----- Provided data -----

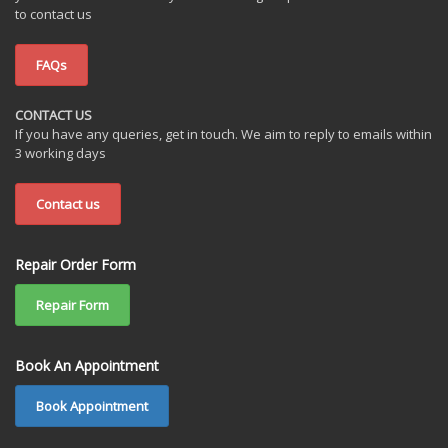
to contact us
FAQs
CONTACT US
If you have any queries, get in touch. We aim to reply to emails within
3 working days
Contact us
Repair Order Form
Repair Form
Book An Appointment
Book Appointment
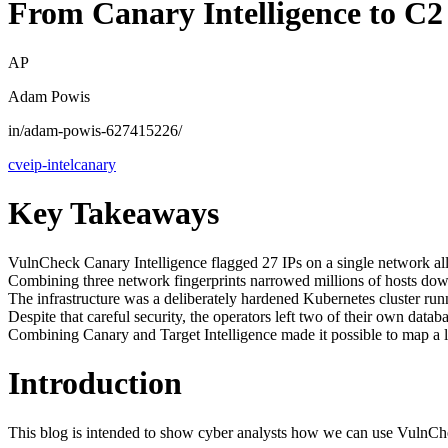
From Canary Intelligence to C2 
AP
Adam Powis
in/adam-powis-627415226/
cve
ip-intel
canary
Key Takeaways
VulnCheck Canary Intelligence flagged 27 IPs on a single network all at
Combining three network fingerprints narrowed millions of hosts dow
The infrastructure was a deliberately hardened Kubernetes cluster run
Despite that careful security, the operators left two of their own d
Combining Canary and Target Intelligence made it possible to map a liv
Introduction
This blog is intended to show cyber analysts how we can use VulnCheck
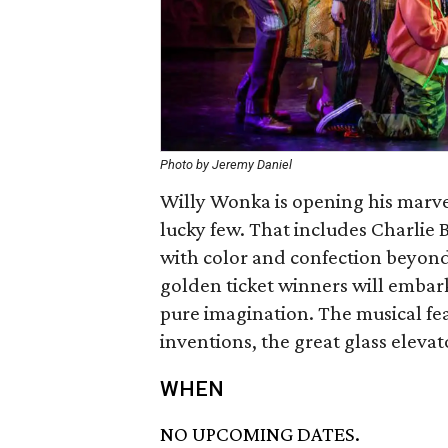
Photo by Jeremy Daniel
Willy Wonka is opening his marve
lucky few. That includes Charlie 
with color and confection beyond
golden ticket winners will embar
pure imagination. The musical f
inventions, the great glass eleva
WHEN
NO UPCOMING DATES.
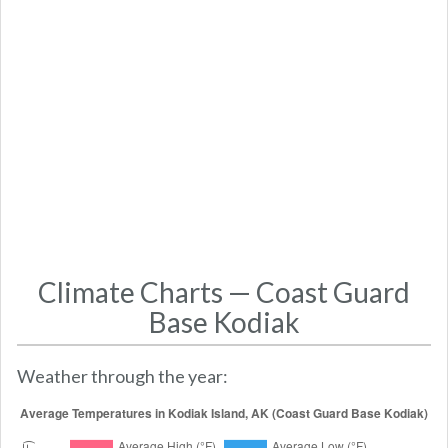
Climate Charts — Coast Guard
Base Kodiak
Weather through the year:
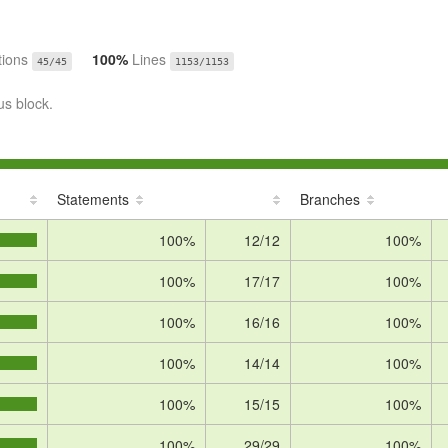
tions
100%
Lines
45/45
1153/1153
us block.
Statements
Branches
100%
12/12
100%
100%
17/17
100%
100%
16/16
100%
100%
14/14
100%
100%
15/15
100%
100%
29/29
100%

-----
----- Provided data -----

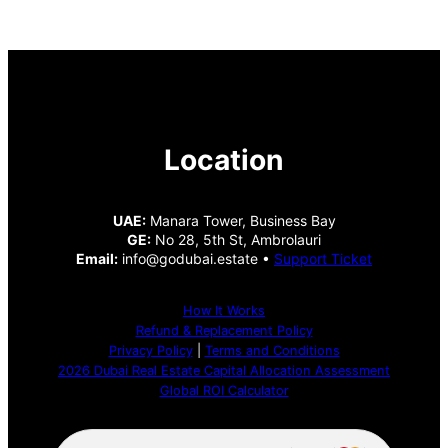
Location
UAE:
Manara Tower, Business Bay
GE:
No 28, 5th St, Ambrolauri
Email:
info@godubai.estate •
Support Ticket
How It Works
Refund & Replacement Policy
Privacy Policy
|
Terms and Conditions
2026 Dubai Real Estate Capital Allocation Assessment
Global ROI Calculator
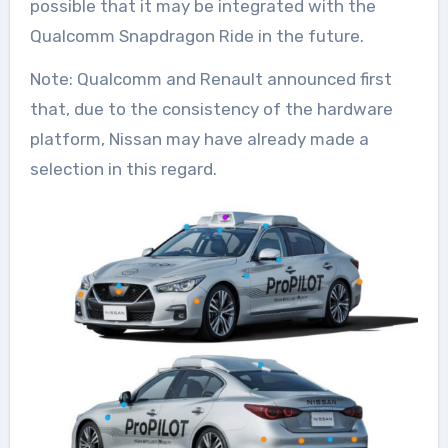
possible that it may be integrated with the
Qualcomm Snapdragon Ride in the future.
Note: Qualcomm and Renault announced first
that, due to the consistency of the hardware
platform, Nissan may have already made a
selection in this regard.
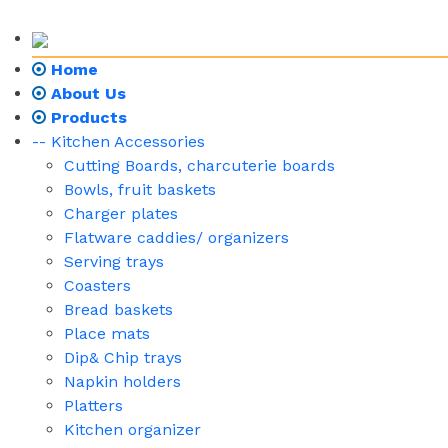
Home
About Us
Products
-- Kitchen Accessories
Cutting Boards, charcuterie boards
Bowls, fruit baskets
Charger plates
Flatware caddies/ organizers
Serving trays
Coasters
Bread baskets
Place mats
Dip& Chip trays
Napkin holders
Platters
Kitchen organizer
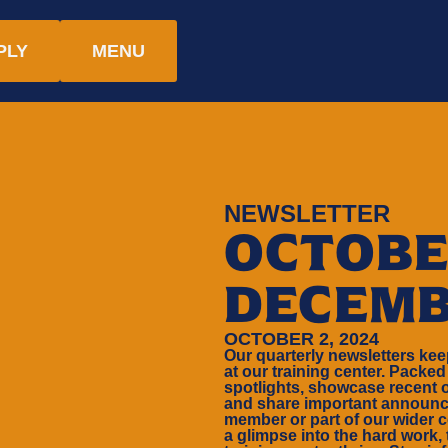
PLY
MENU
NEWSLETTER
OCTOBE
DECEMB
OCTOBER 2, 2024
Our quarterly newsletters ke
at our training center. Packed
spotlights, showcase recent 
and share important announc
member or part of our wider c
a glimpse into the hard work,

-----

Return exactly the lines above, from the one with "to contact us" up to and including the one with "with color and confection beyond", and include no pictures.

Solution to the exercise –
to contact us
FAQs
CONTACT US
If you have any queries, get in touch. We aim to reply to emails within
3 working days
Contact us
Repair Order Form
Repair Form
Book An Appointment
Book Appointment
From Canary Intelligence to C2 
AP
Adam Powis
in/adam-powis-627415226/
cve
ip-intel
canary
Key Takeaways
VulnCheck Canary Intelligence flagged 27 IPs on a single network all at
Combining three network fingerprints narrowed millions of hosts dow
The infrastructure was a deliberately hardened Kubernetes cluster run
Despite that careful security, the operators left two of their own d
Combining Canary and Target Intelligence made it possible to map a liv
Introduction
This blog is intended to show cyber analysts how we can use VulnCheck
Photo by Jeremy Daniel
Willy Wonka is opening his marve
lucky few. That includes Charlie 
with color and confection beyond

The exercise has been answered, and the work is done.